En droit, l’article L. 1224-1 du code du travail, qui doit être interprété à la lumière de la directive n° 2001/23/CE du 12 mars 2001, qui a succédé à la directive n° 77/187, du 14 février 1977, s’applique en cas de transfert d’une entité économique autonome qui conserve son identité et dont l’activité est poursuivie ou reprise.

Les dispositions de l’article L.1224-1 sont d’ordre public ; elles s’imposent tant aux salariés qu’aux employeurs et s’appliquent à tout transfert d’une entité économique conservant son identité et dont l’activité est poursuivie ou reprise, à moins qu’aient été épuisés préalablement au transfert tous les effets des contrats de travail des salariés, ainsi qu’il arrive dans le cas où des salariés d’une activité liquidée sont licenciés avant d’apporter leurs indemnités pour devenir coopérateurs de la SCOP qui reprend l’activité liquidée et qui devient leur employeur.

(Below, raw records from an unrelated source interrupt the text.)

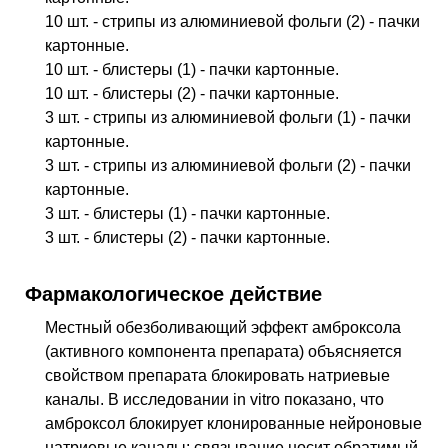
10 шт. - стрипы из алюминиевой фольги (2) - пачки
картонные.
10 шт. - блистеры (1) - пачки картонные.
10 шт. - блистеры (2) - пачки картонные.
3 шт. - стрипы из алюминиевой фольги (1) - пачки
картонные.
3 шт. - стрипы из алюминиевой фольги (2) - пачки
картонные.
3 шт. - блистеры (1) - пачки картонные.
3 шт. - блистеры (2) - пачки картонные.
Фармакологическое действие
Местный обезболивающий эффект амброксола
(активного компонента препарата) объясняется
свойством препарата блокировать натриевые
каналы. В исследовании in vitro показано, что
амброксол блокирует клонированные нейроновые
натриевые каналы; связывание носит обратимый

Il ne peut y être dérogé par des conventions particulières au transfert des contrats de travail et dès lors que les conditions légales sont remplies, le transfert s’opère de plein droit. En outre, si les salariés concernés par un éventuel transfert ont un droit propre à se prévaloir d’un changement d’employeur en application de l’article L 1224-1 du code du travail, l’employeur qui a procédé à leur licenciement en conséquence du refus d’un cessionnaire de poursuivre les contrats de travail dispose d’un recours en garantie contre celui-ci, lorsque ce refus est illicite.

Constitue une entité économique autonome un ensemble organisé de personnes et d’éléments corporels ou incorporels poursuivant un objectif économique propre ; le transfert d’une telle entité se réalise si des moyens corporels ou incorporels significatifs et nécessaires à l’exploitation de l’entité sont repris, directement ou indirectement, par un nouvel exploitant. Il convient d’apprécier, compte tenu de l’ensemble des circonstances de fait caractérisant l’opération en cause, s’il s’agit d’une entité économique encore existante qui a été aliénée, ce qui résulte notamment du fait que son exploitation est effectivement poursuivie ou reprise par le nouveau chef d’entreprise, avec les mêmes activités économiques ou des activités analogues.

En effet, il résulte du droit de l’Union européenne (cf. CJCE, 18 1986 mars, aff. 24/85 Spijkers/Benedik) que la juridiction nationale ne peut constater l’existence d’un transfert d’une entreprise, d’un établissement ou d’une partie d’établissement en raison du seul fait que les actifs de ceux-ci sont aliénés.

Il convient, au contraire, d’évaluer s’il s’agit d’une entité économique encore existante qui a été aliénée, ce qui résulte notamment du fait que son exploitation est effectivement poursuivie ou reprise par le nouveau chef d’entreprise, avec les mêmes activités économiques ou des activités analogues.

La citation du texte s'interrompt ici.